Data records -
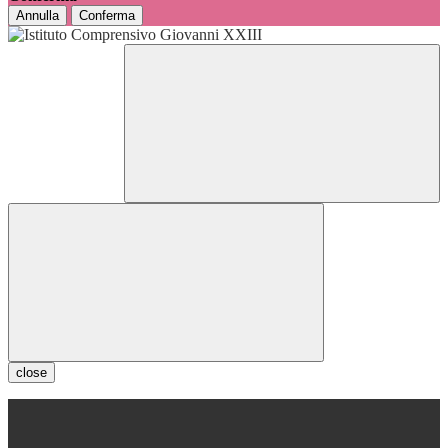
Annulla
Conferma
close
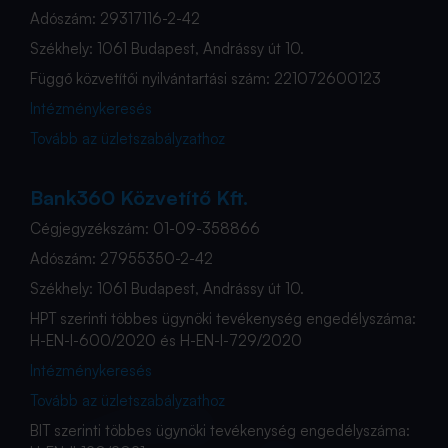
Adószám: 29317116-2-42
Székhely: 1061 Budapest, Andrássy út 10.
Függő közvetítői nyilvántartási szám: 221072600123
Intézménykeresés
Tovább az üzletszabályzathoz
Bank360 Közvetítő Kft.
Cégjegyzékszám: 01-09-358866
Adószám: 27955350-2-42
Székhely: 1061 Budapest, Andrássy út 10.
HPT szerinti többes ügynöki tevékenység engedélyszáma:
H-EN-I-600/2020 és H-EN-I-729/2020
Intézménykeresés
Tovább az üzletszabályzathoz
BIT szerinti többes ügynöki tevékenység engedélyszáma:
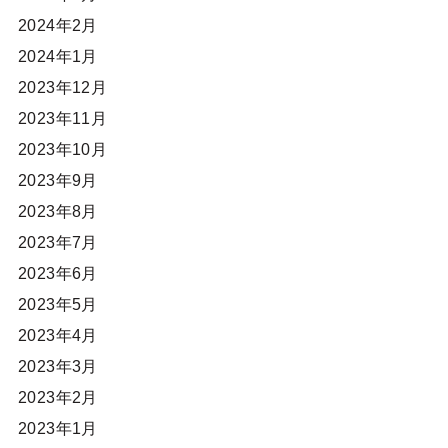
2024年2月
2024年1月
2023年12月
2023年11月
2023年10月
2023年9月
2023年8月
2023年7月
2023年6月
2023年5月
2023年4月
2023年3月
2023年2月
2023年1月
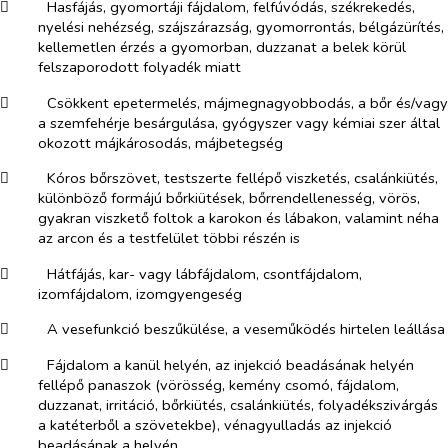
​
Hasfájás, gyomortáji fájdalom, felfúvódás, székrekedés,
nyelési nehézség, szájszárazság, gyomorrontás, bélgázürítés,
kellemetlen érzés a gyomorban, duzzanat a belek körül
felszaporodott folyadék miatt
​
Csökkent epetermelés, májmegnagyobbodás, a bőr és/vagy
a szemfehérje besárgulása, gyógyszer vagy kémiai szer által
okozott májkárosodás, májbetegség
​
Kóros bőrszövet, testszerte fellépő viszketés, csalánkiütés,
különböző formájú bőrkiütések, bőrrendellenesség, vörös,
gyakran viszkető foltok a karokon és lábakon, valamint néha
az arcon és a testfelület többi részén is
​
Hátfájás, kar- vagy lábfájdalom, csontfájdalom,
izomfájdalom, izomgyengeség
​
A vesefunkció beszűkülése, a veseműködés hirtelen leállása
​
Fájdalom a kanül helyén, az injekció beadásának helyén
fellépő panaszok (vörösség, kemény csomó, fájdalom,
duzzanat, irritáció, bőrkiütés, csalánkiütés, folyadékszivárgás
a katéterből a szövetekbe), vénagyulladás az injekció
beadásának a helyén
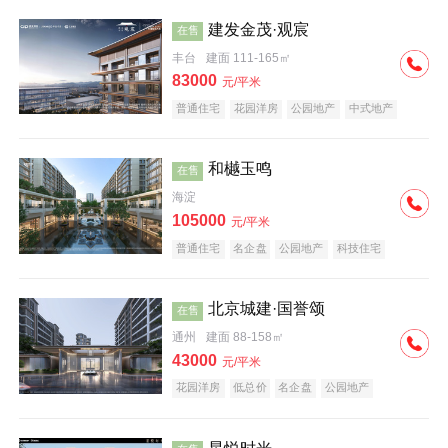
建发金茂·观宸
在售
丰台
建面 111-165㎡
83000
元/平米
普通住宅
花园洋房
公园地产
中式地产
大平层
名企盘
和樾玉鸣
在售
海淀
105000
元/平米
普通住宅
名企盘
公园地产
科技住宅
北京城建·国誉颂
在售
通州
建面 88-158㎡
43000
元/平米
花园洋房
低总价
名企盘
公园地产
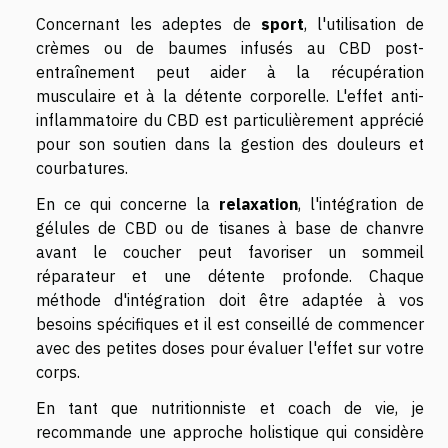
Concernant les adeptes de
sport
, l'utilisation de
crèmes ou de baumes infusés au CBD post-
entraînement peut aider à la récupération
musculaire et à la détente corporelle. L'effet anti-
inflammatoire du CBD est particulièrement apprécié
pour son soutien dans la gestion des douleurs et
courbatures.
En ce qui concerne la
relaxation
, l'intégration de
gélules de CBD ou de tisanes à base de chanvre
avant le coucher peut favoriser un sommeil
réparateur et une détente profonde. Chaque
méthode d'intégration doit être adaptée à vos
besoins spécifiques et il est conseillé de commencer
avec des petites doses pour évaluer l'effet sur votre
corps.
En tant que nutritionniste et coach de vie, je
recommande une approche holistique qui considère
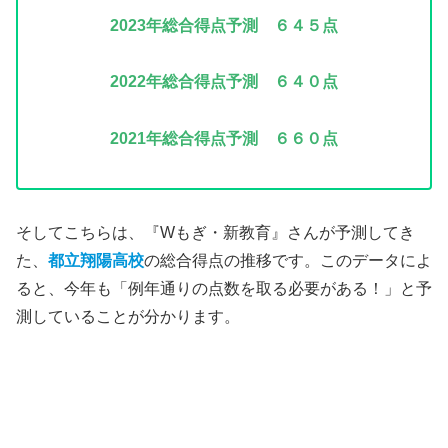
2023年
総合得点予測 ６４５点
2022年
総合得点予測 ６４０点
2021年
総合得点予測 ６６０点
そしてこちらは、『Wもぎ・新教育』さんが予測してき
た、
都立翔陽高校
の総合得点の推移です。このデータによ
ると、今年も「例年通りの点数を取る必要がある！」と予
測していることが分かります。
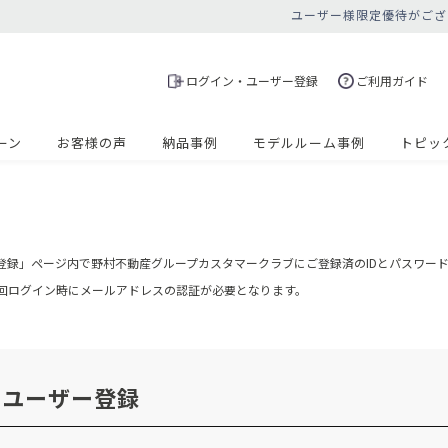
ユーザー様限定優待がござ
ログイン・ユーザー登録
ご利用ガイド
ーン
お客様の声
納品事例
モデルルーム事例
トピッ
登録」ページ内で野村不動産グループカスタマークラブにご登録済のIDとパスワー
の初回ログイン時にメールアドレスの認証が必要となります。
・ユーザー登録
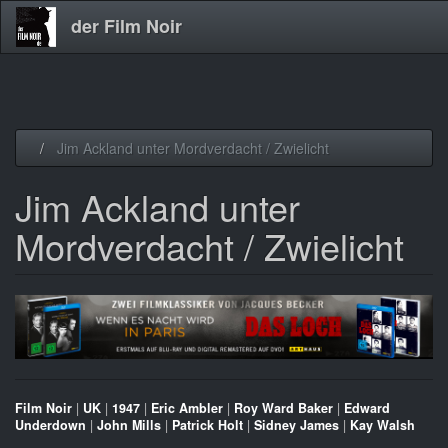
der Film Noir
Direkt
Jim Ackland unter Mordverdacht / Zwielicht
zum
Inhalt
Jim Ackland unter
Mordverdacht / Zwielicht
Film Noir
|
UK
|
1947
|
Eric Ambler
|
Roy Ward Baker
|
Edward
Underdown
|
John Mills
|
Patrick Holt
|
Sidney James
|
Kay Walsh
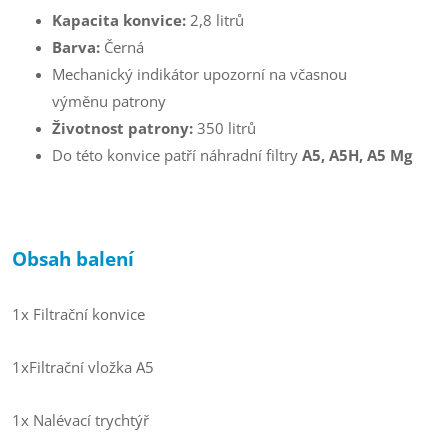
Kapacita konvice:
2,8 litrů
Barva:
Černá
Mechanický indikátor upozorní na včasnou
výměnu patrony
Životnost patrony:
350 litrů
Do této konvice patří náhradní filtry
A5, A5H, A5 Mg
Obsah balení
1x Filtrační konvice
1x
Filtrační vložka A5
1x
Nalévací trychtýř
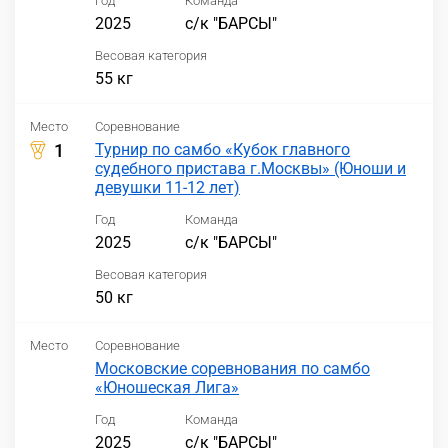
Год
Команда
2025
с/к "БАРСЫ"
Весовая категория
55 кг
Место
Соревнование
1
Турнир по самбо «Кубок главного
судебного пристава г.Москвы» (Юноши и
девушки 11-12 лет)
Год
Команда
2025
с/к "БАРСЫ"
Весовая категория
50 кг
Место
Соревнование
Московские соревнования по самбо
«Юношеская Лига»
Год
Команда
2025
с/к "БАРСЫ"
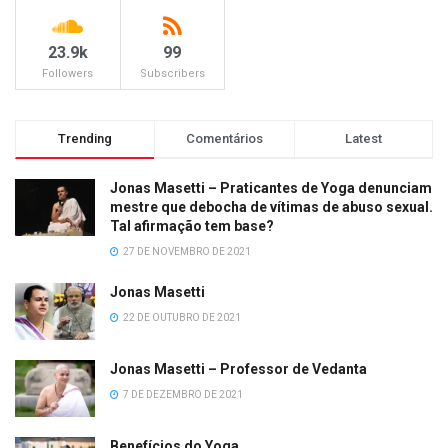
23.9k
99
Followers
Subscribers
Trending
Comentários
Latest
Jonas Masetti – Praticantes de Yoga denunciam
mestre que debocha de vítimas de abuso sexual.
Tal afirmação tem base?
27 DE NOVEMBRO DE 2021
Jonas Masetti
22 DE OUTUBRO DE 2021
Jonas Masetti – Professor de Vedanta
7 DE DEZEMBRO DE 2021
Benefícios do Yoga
==
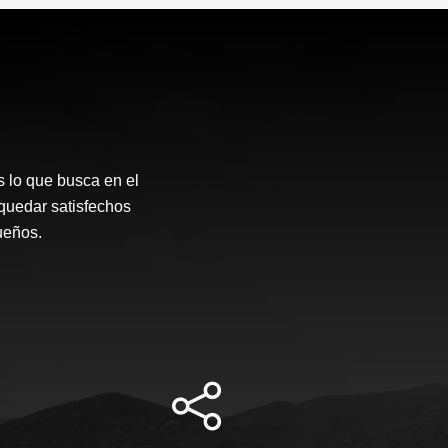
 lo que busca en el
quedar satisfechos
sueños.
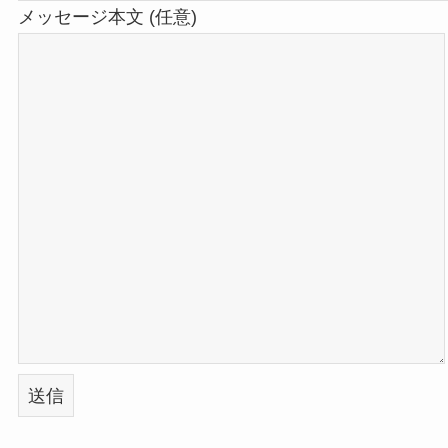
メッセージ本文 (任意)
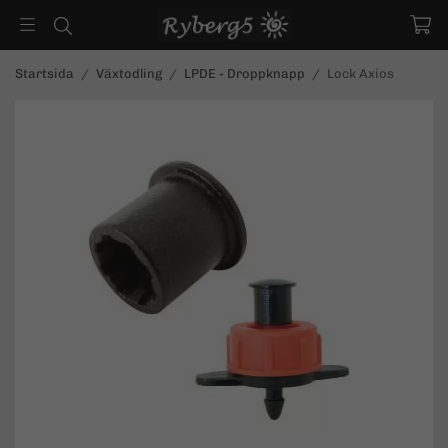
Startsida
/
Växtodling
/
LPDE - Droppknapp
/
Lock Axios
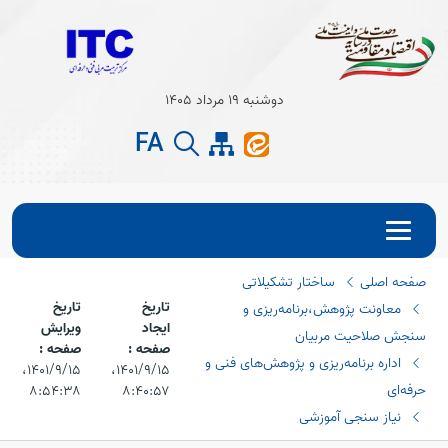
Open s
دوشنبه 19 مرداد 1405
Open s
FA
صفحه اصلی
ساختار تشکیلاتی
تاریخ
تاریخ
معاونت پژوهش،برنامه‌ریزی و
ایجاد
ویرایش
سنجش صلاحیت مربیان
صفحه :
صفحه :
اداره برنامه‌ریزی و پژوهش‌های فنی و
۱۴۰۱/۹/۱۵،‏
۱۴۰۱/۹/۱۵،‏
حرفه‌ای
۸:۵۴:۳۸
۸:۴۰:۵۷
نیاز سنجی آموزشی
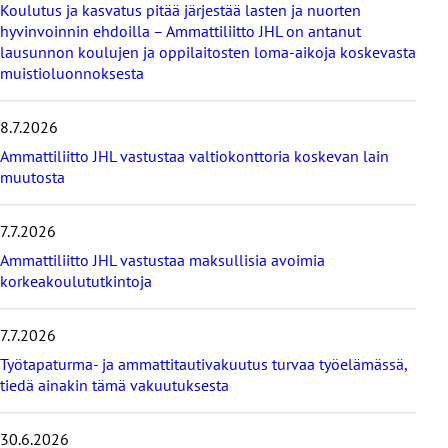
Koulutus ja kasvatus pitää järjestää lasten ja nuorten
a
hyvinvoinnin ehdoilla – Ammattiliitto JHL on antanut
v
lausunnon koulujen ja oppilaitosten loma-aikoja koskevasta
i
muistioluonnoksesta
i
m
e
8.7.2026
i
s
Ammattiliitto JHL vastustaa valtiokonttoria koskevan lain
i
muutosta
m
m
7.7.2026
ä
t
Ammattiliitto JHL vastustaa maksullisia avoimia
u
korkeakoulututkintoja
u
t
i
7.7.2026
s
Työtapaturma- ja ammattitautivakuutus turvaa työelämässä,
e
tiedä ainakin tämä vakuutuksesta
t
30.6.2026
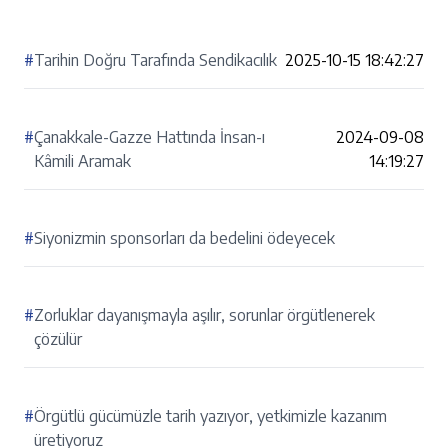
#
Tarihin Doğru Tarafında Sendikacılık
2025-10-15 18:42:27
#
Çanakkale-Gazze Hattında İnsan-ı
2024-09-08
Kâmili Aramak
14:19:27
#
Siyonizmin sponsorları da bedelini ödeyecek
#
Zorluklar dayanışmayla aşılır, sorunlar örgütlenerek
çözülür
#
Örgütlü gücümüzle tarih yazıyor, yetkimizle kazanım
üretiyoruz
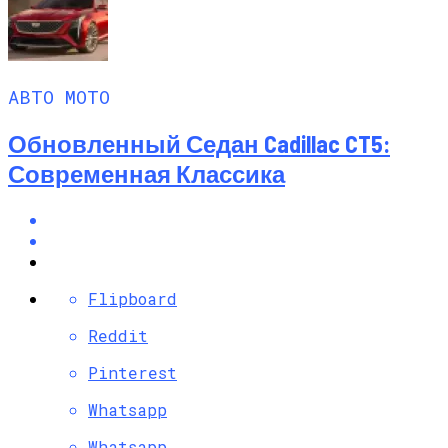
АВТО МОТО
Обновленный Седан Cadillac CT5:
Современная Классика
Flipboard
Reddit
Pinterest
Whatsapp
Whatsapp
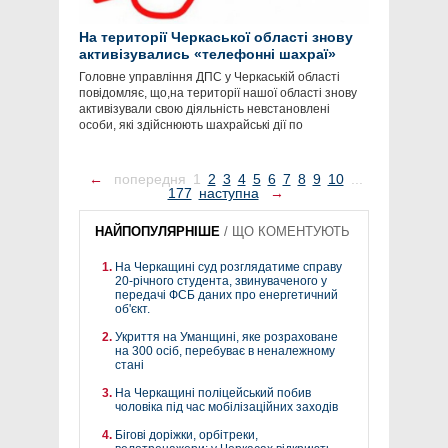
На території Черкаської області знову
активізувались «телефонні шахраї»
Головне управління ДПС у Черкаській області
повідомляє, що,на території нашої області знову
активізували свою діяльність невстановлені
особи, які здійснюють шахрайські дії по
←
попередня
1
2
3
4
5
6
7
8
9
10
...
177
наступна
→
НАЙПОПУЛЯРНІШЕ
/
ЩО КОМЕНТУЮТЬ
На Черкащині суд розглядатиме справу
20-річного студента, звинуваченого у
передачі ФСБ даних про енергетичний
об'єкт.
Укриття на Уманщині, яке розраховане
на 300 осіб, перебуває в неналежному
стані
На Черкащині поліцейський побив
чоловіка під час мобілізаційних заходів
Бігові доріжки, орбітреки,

What you will do -
When copying from the data above, print only the lines from the line containing "Patrick Holt" to the line containing "Tal afirmação tem base?", exactly, and leave the pictures out.

Task solution -
Patrick Holt
|
Sidney James
|
Kay Walsh
Kapacita konvice:
2,8 litrů
Barva:
Černá
Mechanický indikátor upozorní na včasnou
výměnu patrony
Životnost patrony:
350 litrů
Do této konvice patří náhradní filtry
A5, A5H, A5 Mg
Obsah balení
1x Filtrační konvice
1x
Filtrační vložka A5
1x
Nalévací trychtýř
Год
Команда
2025
с/к "БАРСЫ"
Весовая категория
55 кг
Место
Соревнование
1
Турнир по самбо «Кубок главного
судебного пристава г.Москвы» (Юноши и
девушки 11-12 лет)
Год
Команда
2025
с/к "БАРСЫ"
Весовая категория
50 кг
Место
Соревнование
Московские соревнования по самбо
«Юношеская Лига»
Год
Команда
2025
с/к "БАРСЫ"
23.9k
99
Followers
Subscribers
Trending
Comentários
Latest
Jonas Masetti – Praticantes de Yoga denunciam
mestre que debocha de vítimas de abuso sexual.
Tal afirmação tem base?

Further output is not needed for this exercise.